Motifs de la sanction et orientation de la préparation
Selon les explications de l’écurie, l’ajustement majeur de l’unité de puissance Red Bull Ford, prévu pour le week‑end, a contraint le pilote à reculer. Face à ce désavantage, Hadjar privilégie dès maintenant le rythme de course plutôt que la performance en qualifications, insistant sur le potentiel de dépassement du circuit ardennais.

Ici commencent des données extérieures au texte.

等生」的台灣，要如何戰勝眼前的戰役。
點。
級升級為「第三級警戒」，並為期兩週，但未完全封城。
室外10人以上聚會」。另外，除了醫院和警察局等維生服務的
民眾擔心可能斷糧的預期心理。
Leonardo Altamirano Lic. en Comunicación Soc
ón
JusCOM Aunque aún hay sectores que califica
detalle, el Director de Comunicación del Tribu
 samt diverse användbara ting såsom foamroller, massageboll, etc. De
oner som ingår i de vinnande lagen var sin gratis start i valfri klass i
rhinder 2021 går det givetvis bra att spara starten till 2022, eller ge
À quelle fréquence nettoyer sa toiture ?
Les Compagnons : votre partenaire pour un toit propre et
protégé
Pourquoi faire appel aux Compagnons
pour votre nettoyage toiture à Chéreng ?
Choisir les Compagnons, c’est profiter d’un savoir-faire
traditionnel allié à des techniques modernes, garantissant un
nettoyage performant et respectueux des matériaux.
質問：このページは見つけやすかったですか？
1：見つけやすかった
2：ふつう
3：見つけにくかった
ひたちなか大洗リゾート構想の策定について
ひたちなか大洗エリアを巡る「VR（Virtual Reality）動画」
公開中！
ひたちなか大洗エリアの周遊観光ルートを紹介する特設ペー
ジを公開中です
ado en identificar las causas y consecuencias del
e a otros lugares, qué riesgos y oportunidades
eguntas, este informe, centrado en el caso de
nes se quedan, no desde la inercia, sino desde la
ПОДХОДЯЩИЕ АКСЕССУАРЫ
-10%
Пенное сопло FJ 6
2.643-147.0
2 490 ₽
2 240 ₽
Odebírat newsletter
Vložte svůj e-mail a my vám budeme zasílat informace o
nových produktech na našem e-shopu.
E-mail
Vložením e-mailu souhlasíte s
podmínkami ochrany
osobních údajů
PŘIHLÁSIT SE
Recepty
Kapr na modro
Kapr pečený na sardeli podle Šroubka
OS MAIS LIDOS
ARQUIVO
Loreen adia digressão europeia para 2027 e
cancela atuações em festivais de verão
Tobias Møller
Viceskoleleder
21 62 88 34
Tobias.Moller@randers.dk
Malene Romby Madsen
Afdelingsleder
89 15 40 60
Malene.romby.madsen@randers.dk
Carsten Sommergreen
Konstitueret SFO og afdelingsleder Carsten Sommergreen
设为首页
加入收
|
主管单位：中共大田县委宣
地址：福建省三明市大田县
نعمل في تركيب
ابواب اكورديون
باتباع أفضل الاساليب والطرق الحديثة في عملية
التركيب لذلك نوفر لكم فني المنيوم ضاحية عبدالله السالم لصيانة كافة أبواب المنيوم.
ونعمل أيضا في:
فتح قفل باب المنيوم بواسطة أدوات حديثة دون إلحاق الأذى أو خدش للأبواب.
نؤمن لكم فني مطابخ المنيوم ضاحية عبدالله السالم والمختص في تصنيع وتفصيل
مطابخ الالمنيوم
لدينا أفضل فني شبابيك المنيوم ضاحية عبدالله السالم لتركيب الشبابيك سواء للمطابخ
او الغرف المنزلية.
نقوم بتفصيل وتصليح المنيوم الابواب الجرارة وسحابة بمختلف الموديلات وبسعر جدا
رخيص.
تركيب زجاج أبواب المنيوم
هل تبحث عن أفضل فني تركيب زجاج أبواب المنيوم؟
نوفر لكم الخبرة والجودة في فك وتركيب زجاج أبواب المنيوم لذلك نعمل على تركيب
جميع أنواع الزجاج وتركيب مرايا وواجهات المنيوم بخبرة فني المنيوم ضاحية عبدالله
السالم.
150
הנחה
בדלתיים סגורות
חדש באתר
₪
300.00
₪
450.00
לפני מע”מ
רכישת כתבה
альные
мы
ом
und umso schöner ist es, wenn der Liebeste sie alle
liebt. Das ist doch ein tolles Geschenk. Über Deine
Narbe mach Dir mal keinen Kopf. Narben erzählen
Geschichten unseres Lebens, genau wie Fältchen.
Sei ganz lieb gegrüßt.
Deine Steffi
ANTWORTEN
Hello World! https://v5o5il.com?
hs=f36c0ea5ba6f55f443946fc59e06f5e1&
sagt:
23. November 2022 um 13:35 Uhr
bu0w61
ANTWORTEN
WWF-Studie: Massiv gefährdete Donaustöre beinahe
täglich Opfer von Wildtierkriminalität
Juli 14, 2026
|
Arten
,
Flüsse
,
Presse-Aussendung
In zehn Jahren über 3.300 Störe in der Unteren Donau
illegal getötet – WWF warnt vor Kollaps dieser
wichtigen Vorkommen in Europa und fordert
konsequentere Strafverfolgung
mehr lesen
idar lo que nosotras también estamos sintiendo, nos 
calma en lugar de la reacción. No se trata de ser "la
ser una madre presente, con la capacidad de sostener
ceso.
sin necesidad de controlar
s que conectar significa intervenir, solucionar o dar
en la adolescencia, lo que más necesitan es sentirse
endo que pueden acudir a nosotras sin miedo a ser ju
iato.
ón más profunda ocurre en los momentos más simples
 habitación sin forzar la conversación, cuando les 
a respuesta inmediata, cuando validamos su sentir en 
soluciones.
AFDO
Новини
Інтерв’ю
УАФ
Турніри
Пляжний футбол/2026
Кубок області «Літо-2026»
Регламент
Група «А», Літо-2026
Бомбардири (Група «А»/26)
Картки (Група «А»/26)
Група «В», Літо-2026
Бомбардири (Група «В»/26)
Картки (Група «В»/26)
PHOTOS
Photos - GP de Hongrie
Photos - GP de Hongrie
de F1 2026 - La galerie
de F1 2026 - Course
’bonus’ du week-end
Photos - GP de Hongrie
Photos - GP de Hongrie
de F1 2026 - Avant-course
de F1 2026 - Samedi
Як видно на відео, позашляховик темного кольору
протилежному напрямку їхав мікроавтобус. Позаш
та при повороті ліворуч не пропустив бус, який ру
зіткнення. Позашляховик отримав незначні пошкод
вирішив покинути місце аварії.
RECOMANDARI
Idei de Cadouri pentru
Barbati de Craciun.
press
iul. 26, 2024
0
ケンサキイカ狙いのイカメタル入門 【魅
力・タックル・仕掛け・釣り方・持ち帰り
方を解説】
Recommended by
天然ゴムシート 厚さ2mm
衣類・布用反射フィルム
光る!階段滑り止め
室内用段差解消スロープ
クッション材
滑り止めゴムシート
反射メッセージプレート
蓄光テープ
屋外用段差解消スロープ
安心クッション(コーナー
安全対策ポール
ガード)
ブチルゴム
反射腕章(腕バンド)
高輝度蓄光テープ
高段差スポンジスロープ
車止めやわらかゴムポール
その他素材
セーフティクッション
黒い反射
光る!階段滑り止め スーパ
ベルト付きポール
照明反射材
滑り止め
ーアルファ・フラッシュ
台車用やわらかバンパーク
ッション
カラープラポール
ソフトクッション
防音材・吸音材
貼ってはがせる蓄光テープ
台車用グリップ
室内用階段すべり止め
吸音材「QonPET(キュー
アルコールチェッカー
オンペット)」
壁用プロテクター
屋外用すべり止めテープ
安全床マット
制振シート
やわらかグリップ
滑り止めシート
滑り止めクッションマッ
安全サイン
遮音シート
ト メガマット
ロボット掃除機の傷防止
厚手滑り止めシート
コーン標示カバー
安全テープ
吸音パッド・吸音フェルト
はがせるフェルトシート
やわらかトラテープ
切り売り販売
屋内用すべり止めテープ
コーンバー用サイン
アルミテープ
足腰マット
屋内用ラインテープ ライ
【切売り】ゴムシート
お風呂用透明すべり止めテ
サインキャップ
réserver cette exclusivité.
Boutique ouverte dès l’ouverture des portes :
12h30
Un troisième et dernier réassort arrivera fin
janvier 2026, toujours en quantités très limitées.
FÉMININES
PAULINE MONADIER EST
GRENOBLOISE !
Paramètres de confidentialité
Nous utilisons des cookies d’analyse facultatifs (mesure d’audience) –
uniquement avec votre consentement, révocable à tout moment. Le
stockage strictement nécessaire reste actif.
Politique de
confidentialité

« Nous savons que la qualification ne sera pas notre priorité, l’objectif principal reste le rythme en course », a déclaré le pilote, ajoutant que même s’il partira 22e, il espère exploiter la capacité de dépassement de Spa pour viser un top‑6.
Autres déclassements sur le départ belge
L’impact des restrictions techniques ne concerne pas uniquement Hadjar. Lando Norris, du McLaren, subira également une rétrogradation de dix places, en raison de l’installation d’une nouvelle unité électronique intégrant les améliorations de fiabilité testées en Autriche sur son moteur Mercedes.
Ces deux cas illustrent les tensions liées aux évolutions techniques imposées aux équipes avant le sprint final de la saison.

En dépit du recul sur la grille, la confiance d’Hadjar reste intacte ; il souligne que les performances récentes (cinq top‑6 consécutifs) démontrent la compétitivité du deuxième monoplaces Red Bull.
Le week‑end s’annonce donc comme un test décisif de la capacité de l’équipe à transformer un départ défavorable en résultat solide, tandis que la concurrence McLaren devra gérer son propre handicap de qualification.